● Assignment: The output consists only of the lines from the one with "Dubai Cares (@DubaiCares)" through the end of the records, each printed exactly, and contains no pictures.

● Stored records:
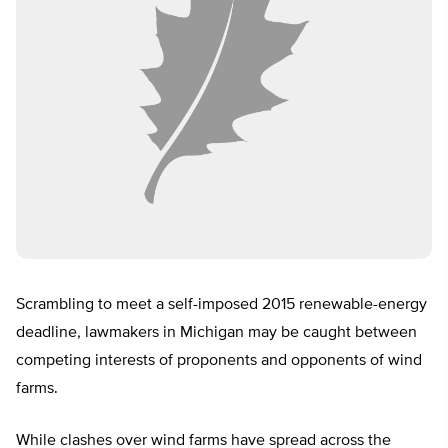
Scrambling to meet a self-imposed 2015 renewable-energy
deadline, lawmakers in Michigan may be caught between
competing interests of proponents and opponents of wind
farms.
While clashes over wind farms have spread across the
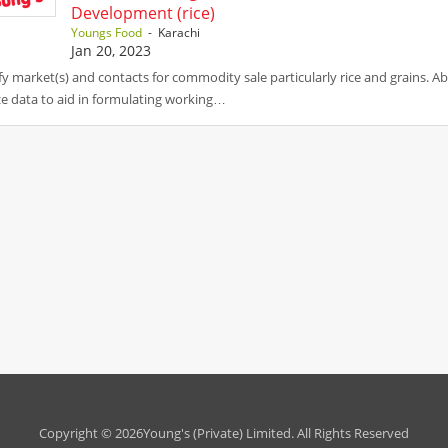
Development (rice)
Youngs Food
- Karachi
Jan 20, 2023
fy market(s) and contacts for commodity sale particularly rice and grains. Ab
e data to aid in formulating working…
Copyright © 2026Young's (Private) Limited. All Rights Reserved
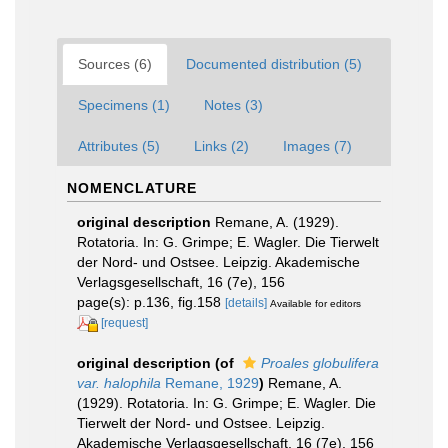
Sources (6)
Documented distribution (5)
Specimens (1)
Notes (3)
Attributes (5)
Links (2)
Images (7)
NOMENCLATURE
original description
Remane, A. (1929).
Rotatoria. In: G. Grimpe; E. Wagler. Die Tierwelt
der Nord- und Ostsee. Leipzig. Akademische
Verlagsgesellschaft, 16 (7e), 156
page(s): p.136, fig.158
[details]
Available for editors
[request]
original description
(of
Proales globulifera
var. halophila
Remane, 1929
)
Remane, A.
(1929). Rotatoria. In: G. Grimpe; E. Wagler. Die
Tierwelt der Nord- und Ostsee. Leipzig.
Akademische Verlagsgesellschaft, 16 (7e), 156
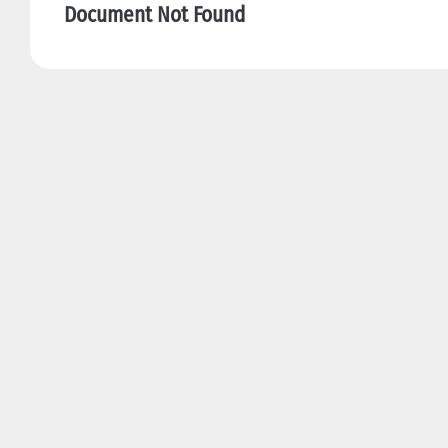
Document Not Found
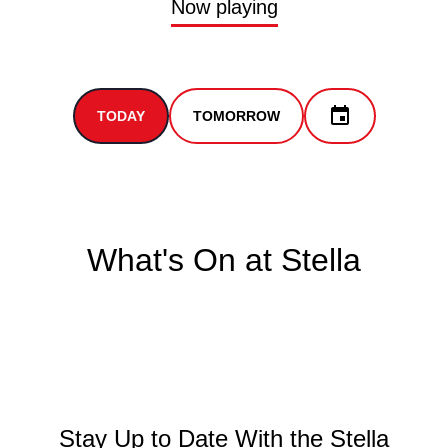
Now playing
TODAY
TOMORROW
What's On at Stella
Stay Up to Date With the Stella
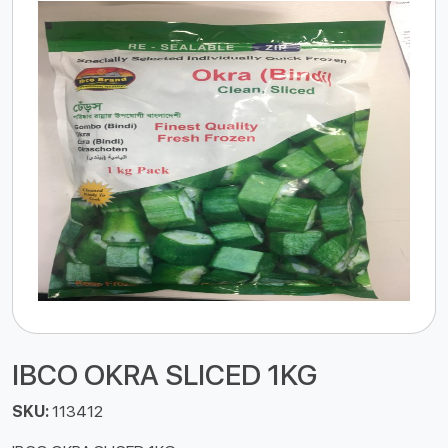
IBCO OKRA SLICED 1KG
SKU:
113412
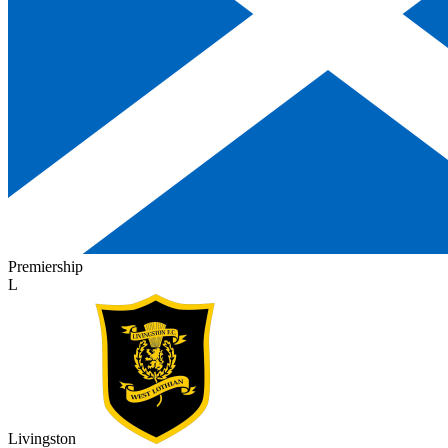
Premiership
L
Livingston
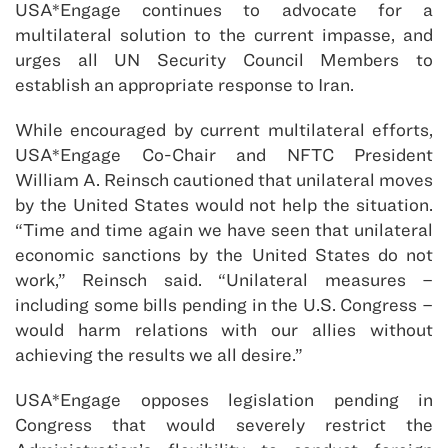
USA*Engage continues to advocate for a
multilateral solution to the current impasse, and
urges all UN Security Council Members to
establish an appropriate response to Iran.
While encouraged by current multilateral efforts,
USA*Engage Co-Chair and NFTC President
William A. Reinsch cautioned that unilateral moves
by the United States would not help the situation.
“Time and time again we have seen that unilateral
economic sanctions by the United States do not
work,” Reinsch said. “Unilateral measures –
including some bills pending in the U.S. Congress –
would harm relations with our allies without
achieving the results we all desire.”
USA*Engage opposes legislation pending in
Congress that would severely restrict the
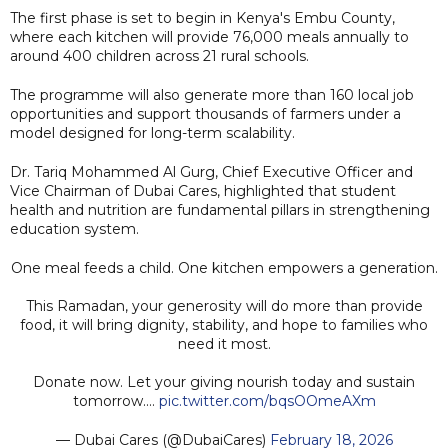
The first phase is set to begin in Kenya's Embu County,
where each kitchen will provide 76,000 meals annually to
around 400 children across 21 rural schools.
The programme will also generate more than 160 local job
opportunities and support thousands of farmers under a
model designed for long-term scalability.
Dr. Tariq Mohammed Al Gurg, Chief Executive Officer and
Vice Chairman of Dubai Cares, highlighted that student
health and nutrition are fundamental pillars in strengthening
education system.
One meal feeds a child. One kitchen empowers a generation.
This Ramadan, your generosity will do more than provide
food, it will bring dignity, stability, and hope to families who
need it most.
Donate now. Let your giving nourish today and sustain
tomorrow.…
pic.twitter.com/bqsOOmeAXm
— Dubai Cares (@DubaiCares)
February 18, 2026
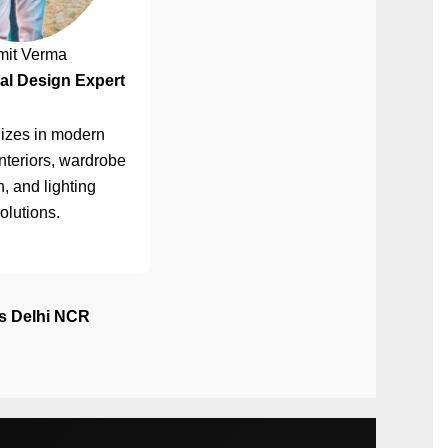
mit Verma
al Design Expert
izes in modern
nteriors, wardrobe
, and lighting
olutions.
ss Delhi NCR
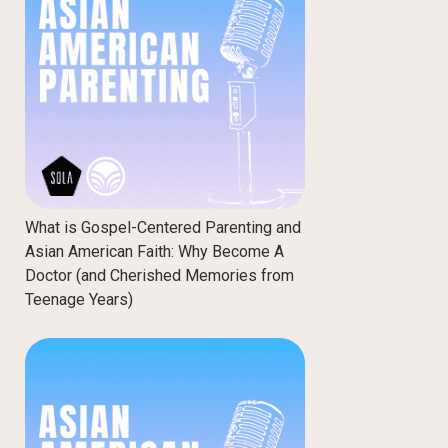
What is Gospel-Centered Parenting and
Asian American Faith: Why Become A
Doctor (and Cherished Memories from
Teenage Years)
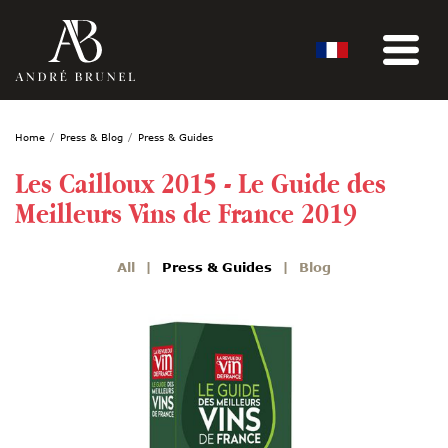
Home
Press & Blog
Press & Guides
Les Cailloux 2015 - Le Guide des
Meilleurs Vins de France 2019
All
Press & Guides
Blog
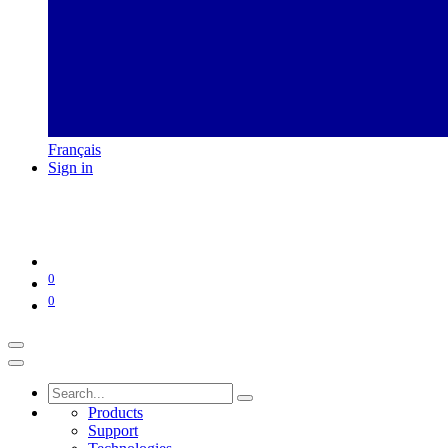
Français
Sign in
0
0
Products
Support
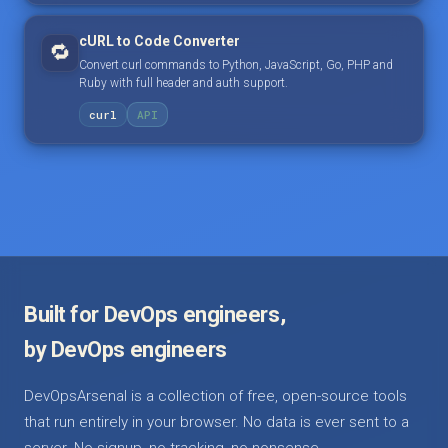
cURL to Code Converter
🔁
Convert curl commands to Python, JavaScript, Go, PHP and
Ruby with full header and auth support.
curl
API
Built for DevOps engineers,
by DevOps engineers
DevOpsArsenal is a collection of free, open-source tools
that run entirely in your browser. No data is ever sent to a
server. No signup, no tracking, no nonsense.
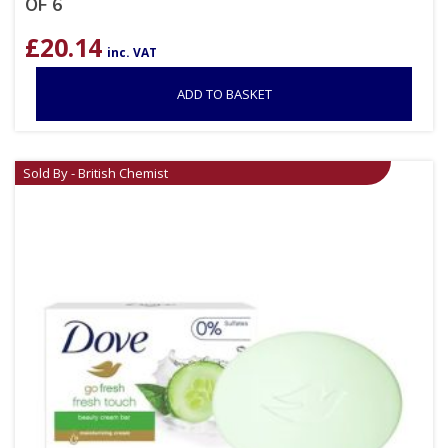
OF 6
£
20.14
inc. VAT
ADD TO BASKET
Sold By - British Chemist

● Result:
— Dubai Cares (@DubaiCares)
February 18, 2026
mit Verma
al Design Expert
izes in modern
nteriors, wardrobe
, and lighting
olutions.
ss Delhi NCR
What is Gospel-Centered Parenting and
Asian American Faith: Why Become A
Doctor (and Cherished Memories from
Teenage Years)
Home
Press & Blog
Press & Guides
Les Cailloux 2015 - Le Guide des
Meilleurs Vins de France 2019
All
Press & Guides
Blog
Français
Sign in
0
0
Products
Support
cURL to Code Converter
🔁
Convert curl commands to Python, JavaScript, Go, PHP and
Ruby with full header and auth support.
curl
API
Built for DevOps engineers,
by DevOps engineers
DevOpsArsenal is a collection of free, open-source tools
that run entirely in your browser. No data is ever sent to a
server. No signup, no tracking, no nonsense.
OF 6
£
20.14
inc. VAT
ADD TO BASKET
Sold By - British Chemist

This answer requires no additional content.